Quelques exemples : Il n’existait qu’un peu plus de 7 000 guépards l’année dernière, et leur population pourrait encore chuter de 53 % au cours des 15 prochaines années, selon le National Geographic. Les orangs-outans de Bornéo et de Sumatra sont considérés comme menacés depuis des années, principalement en raison de la perte de leur habitat.
La population de lions d’Afrique a diminué de plus de 40 % au cours des 20 dernières années. Les lions d’Afrique de l’Ouest, en particulier, sont en voie d’extinction, puisqu’il ne reste plus qu’environ 400 animaux. Historiquement, les lions parcouraient le sud de l’Europe, le Moyen-Orient, le nord-ouest de l’Inde et la majeure partie de l’Afrique.
Aujourd’hui, il ne reste plus que des populations éparses en Afrique subsaharienne et quelques vestiges dans le parc national de la forêt de Gir en Inde, selon l’étude.

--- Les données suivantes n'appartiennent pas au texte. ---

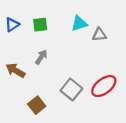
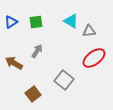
cyan triangle: (79, 23) -> (71, 21), turned 49
red ellipse: (104, 86) -> (94, 58), moved

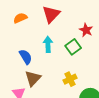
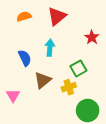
green square: (73, 47) -> (78, 68), moved
brown triangle: (33, 78) -> (43, 80), moved

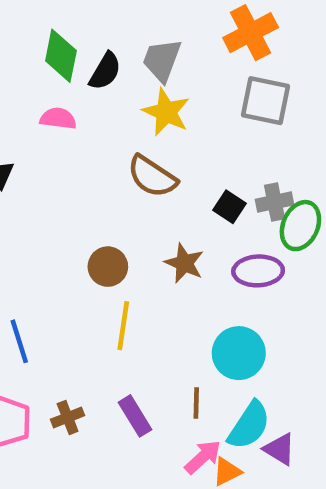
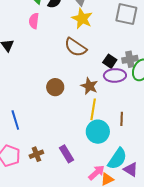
pink semicircle: (58, 119) -> (34, 21), turned -91
purple ellipse: (258, 271) -> (115, 75), moved
yellow line: (123, 326) -> (93, 109), moved
cyan circle: (239, 353) -> (98, 132), moved
brown line: (196, 403) -> (122, 119), moved

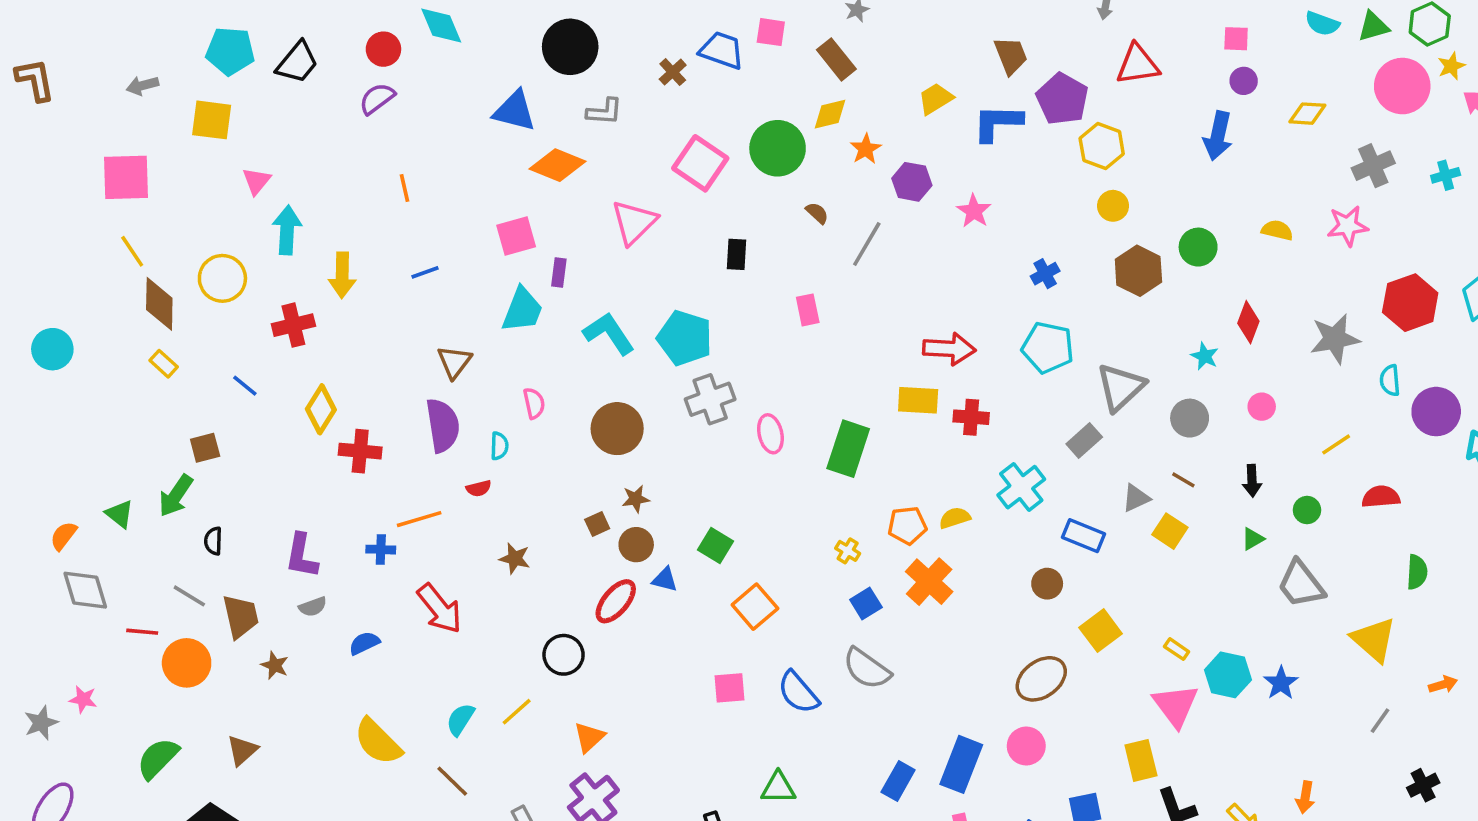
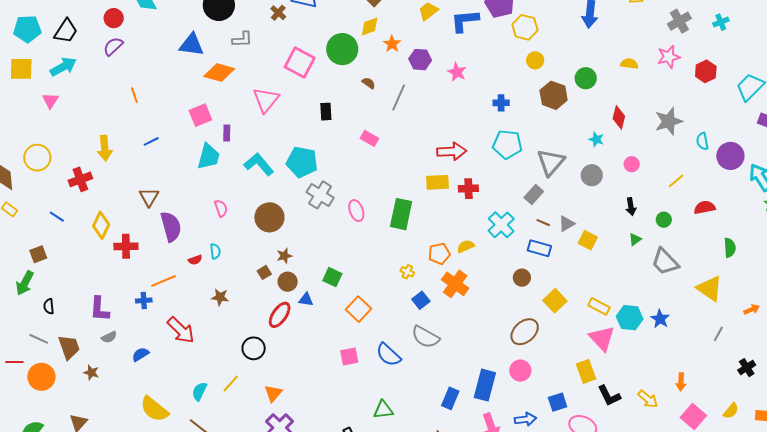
cyan arrow: (287, 230) -> (63, 67), moved, turned 64
blue cross: (1045, 274) -> (501, 103), turned 35
red hexagon: (1410, 303) -> (706, 71), moved, size x0.7
pink rectangle: (808, 310) -> (369, 138), turned -42
brown triangle: (454, 362) -> (149, 197), moved
gray cross: (710, 399) -> (320, 195), turned -32
cyan semicircle: (499, 446) -> (215, 251), moved
brown line: (1183, 480) -> (543, 223), moved
yellow rectangle: (1177, 649) -> (599, 306), size x1.5

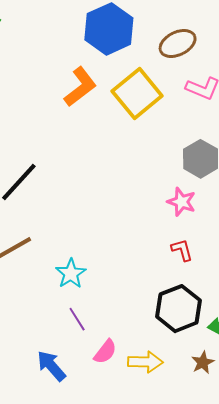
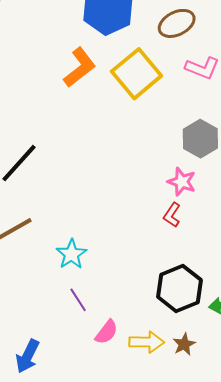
red L-shape: (182, 250) -> (172, 215), moved, turned -130
brown star: (203, 363) -> (184, 344), moved
blue arrow: (51, 366) -> (28, 356), moved, turned -112

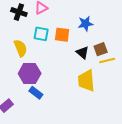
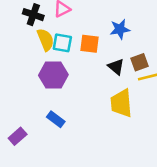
yellow semicircle: (21, 48) -> (45, 40), moved
purple hexagon: (30, 74) -> (53, 75), moved

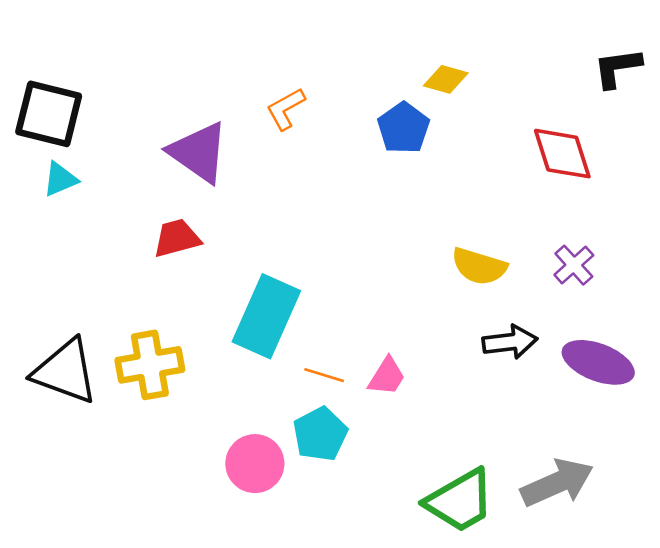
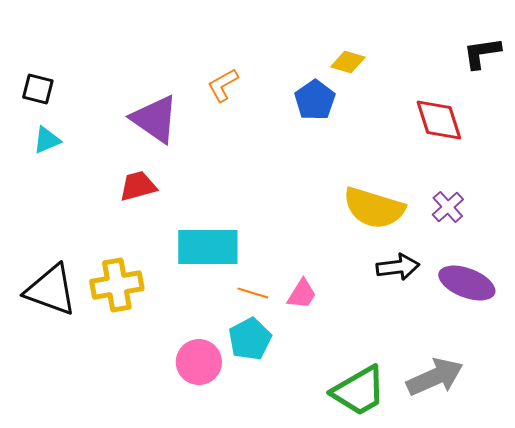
black square: (49, 114) -> (38, 89), size x0.6
yellow semicircle: (479, 266) -> (374, 208), size x1.4
cyan rectangle: (266, 316) -> (208, 247), turned 66

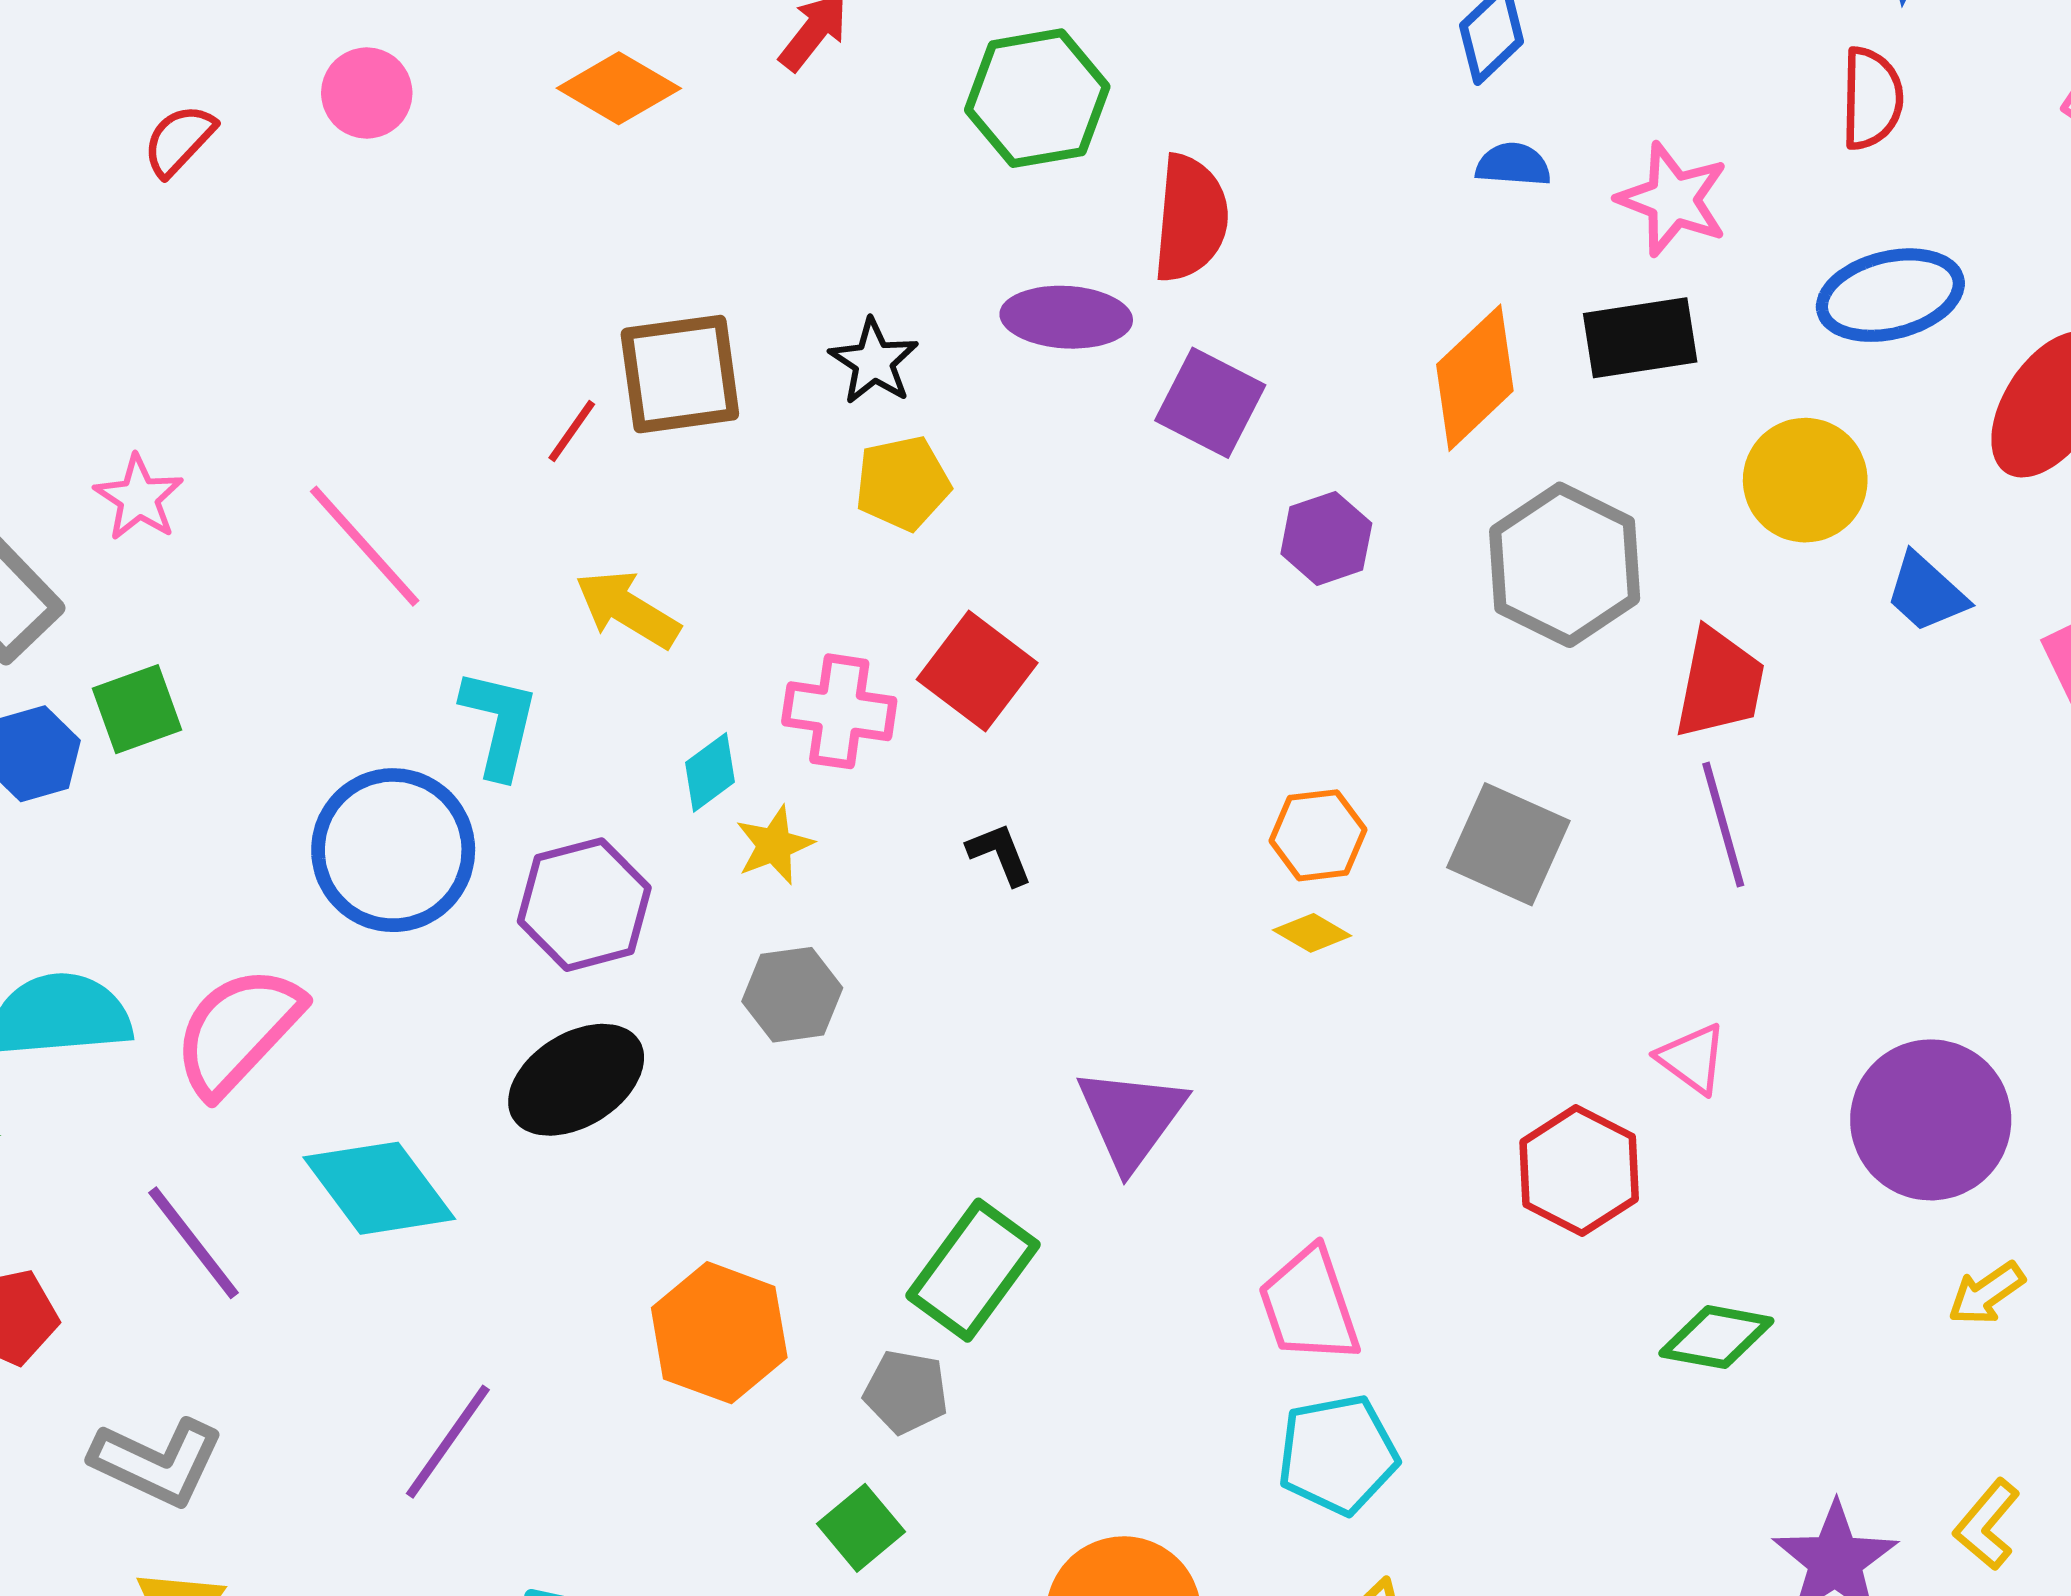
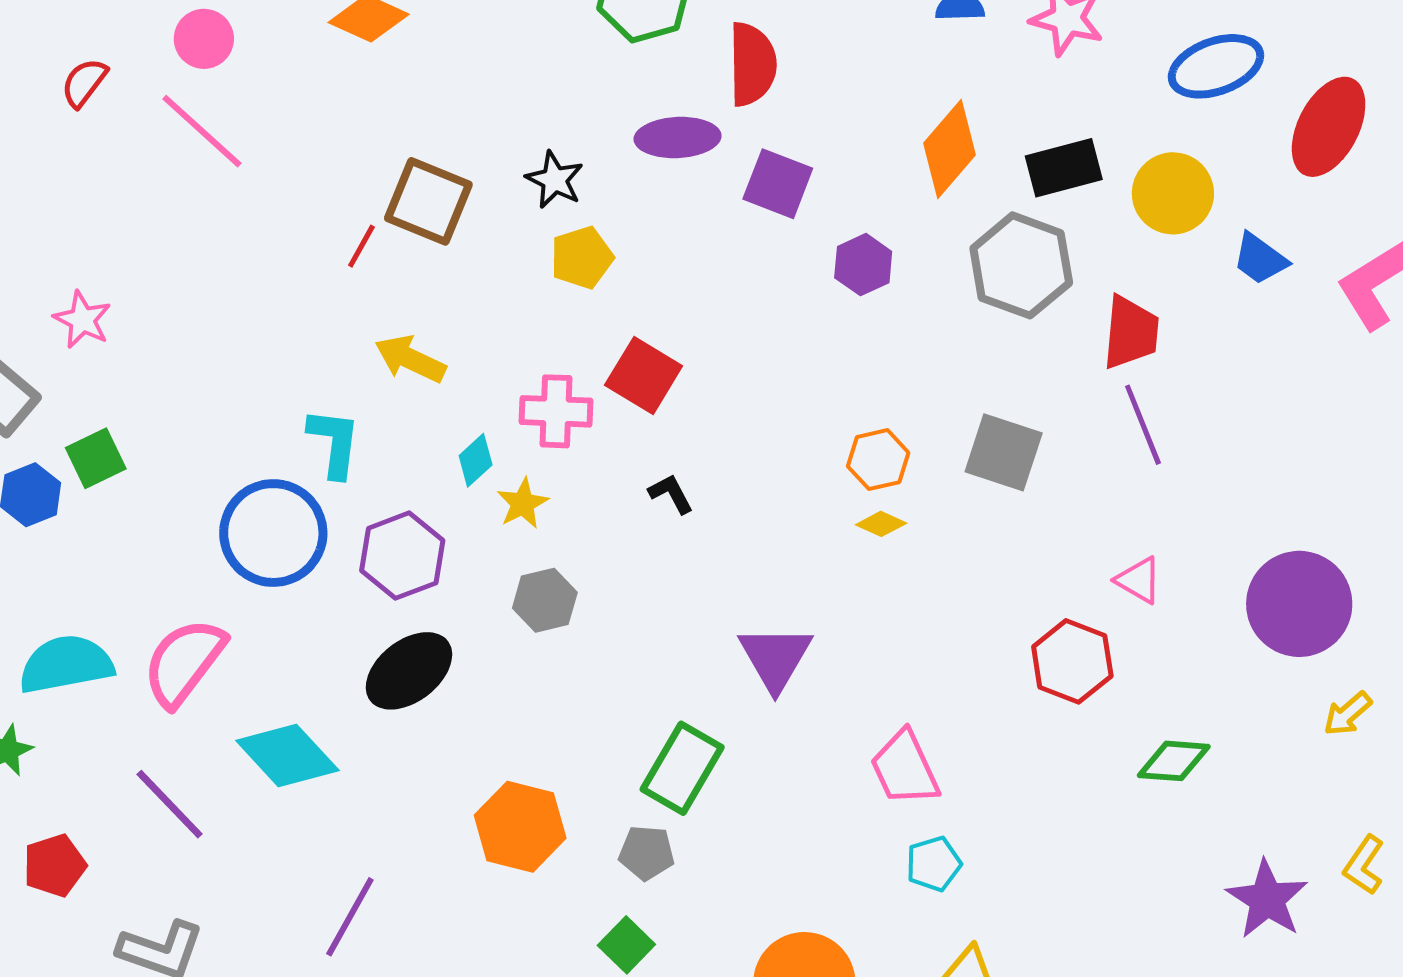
black rectangle: (1640, 338) -> (1064, 168), moved
brown square: (680, 374) -> (428, 201), turned 36
pink line: (365, 546) -> (202, 131), moved
cyan pentagon: (1338, 1454) -> (934, 864), size x0.7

Le moteur de cette évolution est le rythme soutenu des activités humaines qui entraînent, entre autres, la perte d’habitats, la pollution et les perturbations climatiques.
“La perte massive de populations et d’espèces reflète notre manque d’empathie envers toutes les espèces sauvages qui nous accompagnent depuis nos origines”, a déclaré dans le communiqué l’auteur principal de l’étude, Gerardo Ceballos, professeur d’écologie à l’Universidad Nacional Autónoma de México au Mexique.
“C’est un prélude à la disparition de nombreuses autres espèces et au déclin des systèmes naturels qui rendent la civilisation possible.”
Certains membres de la communauté scientifique ne sont pas d’accord avec les sombres conclusions de l’étude.
Stuart Pimm, responsable de l’écologie de la conservation à l’université Duke en Caroline du Nord, a déclaré que l’étude tire inutilement la sonnette d’alarme en affirmant que la Terre est déjà au milieu d’un événement cataclysmique. M. Pimm pense que la sixième extinction de masse ne fait que commencer, et n’est pas en bonne voie.
“C’est un peu dramatique”, a déclaré Pimm. “Oui, nous conduisons les espèces à l’extinction mille fois plus vite que nous ne devrions. Alors oui, il y a un problème. Mais d’un autre côté, dire aux gens que nous sommes tous condamnés et que nous allons mourir n’est pas terriblement utile.”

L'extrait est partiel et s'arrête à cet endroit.